What you will do ->
Go through the records below line by line. Count the lines with "City" and give the count alone.
***** Data for this task
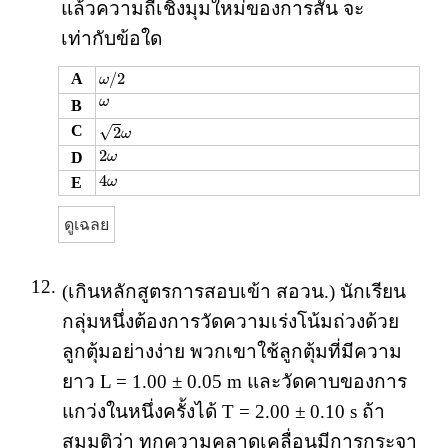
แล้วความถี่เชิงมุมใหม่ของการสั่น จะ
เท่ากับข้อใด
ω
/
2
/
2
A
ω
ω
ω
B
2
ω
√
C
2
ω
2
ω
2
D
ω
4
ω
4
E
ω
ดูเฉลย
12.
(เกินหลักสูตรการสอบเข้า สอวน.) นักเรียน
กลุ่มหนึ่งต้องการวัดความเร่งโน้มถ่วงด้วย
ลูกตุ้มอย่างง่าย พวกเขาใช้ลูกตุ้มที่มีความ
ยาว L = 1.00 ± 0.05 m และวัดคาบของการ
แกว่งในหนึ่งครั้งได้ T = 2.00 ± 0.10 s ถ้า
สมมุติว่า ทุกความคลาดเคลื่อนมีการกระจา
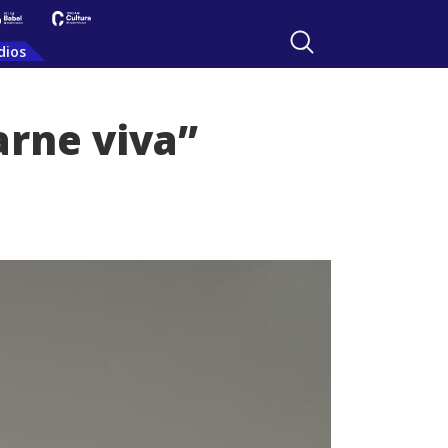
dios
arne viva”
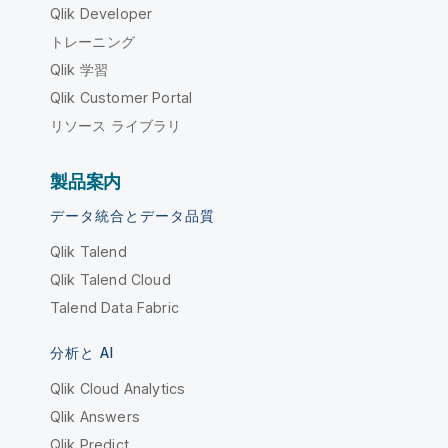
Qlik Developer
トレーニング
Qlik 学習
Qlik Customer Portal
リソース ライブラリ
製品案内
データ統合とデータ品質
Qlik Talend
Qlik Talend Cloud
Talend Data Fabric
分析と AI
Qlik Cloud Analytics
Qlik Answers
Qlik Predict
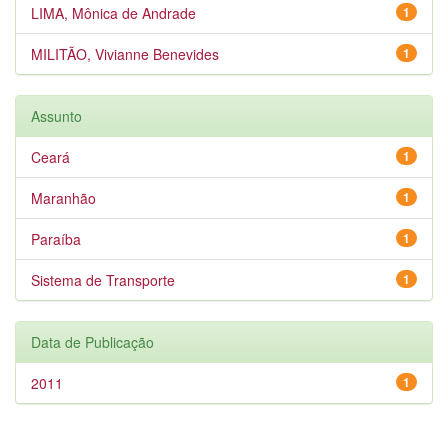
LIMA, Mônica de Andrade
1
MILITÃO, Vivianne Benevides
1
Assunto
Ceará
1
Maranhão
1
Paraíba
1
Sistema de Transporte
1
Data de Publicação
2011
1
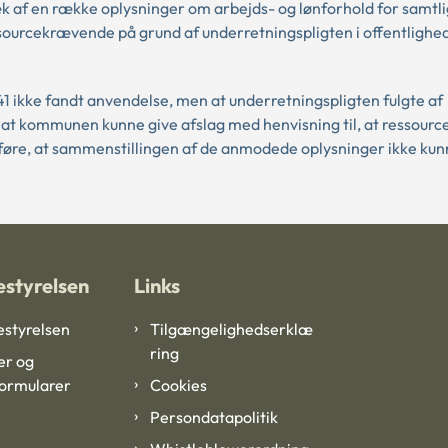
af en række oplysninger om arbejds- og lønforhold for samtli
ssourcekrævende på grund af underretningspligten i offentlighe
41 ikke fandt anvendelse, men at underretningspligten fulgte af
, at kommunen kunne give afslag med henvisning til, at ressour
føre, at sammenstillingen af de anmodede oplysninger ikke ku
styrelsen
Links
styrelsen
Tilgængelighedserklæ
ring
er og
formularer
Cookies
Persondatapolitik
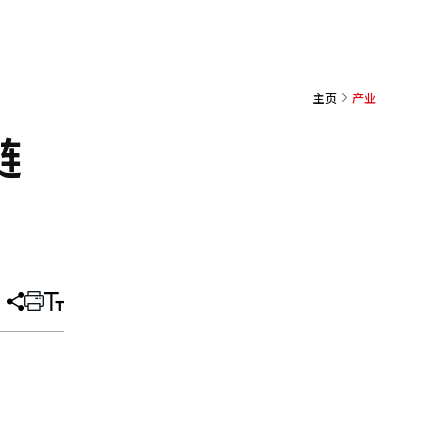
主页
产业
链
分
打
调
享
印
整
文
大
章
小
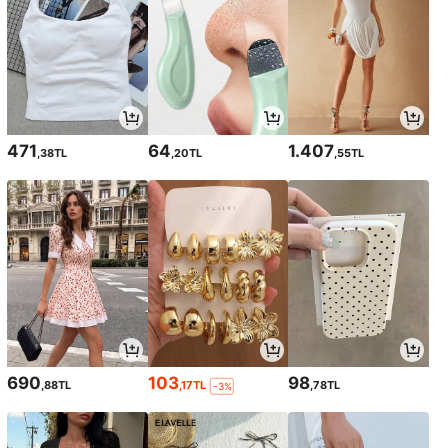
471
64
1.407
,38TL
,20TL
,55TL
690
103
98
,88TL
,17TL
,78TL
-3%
**********
***** Data for this task
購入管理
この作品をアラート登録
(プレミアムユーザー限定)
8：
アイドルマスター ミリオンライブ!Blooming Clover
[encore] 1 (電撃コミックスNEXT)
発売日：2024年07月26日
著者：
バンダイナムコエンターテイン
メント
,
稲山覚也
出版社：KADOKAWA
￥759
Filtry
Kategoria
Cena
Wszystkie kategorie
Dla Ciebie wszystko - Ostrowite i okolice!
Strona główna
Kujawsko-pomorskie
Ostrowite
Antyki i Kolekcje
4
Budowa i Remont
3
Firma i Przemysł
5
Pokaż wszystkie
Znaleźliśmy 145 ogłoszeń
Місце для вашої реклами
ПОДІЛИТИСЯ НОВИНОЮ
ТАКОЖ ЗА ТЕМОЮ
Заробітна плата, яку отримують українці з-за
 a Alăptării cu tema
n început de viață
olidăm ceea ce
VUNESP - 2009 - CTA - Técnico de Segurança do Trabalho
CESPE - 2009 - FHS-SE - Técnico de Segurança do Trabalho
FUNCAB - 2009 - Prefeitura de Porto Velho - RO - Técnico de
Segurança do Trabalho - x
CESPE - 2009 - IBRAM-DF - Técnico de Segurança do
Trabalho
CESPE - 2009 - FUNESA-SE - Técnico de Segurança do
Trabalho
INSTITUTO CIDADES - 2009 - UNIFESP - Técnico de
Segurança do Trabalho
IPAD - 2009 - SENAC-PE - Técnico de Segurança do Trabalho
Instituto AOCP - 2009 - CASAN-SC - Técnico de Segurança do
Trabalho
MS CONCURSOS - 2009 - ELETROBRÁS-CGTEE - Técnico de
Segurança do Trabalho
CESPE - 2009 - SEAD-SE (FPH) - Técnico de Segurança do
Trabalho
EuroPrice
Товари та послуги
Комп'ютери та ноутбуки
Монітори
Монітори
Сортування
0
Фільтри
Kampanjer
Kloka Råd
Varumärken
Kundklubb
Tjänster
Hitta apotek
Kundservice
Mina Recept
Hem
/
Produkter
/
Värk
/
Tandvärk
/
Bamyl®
**********
***** Data for this task
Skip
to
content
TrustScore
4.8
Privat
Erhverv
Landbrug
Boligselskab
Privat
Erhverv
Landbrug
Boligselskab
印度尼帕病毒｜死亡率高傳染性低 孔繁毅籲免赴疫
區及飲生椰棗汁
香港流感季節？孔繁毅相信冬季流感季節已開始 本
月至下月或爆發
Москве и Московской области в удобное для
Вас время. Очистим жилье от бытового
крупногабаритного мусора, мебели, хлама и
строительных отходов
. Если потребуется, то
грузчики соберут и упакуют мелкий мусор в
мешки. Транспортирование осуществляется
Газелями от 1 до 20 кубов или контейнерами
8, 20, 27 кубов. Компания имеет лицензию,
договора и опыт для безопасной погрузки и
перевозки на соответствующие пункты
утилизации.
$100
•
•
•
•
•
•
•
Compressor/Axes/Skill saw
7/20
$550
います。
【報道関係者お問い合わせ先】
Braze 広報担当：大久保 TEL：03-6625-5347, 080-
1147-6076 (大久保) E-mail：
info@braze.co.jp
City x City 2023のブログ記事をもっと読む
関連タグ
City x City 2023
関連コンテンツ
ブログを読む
**********
Output for this task ->
2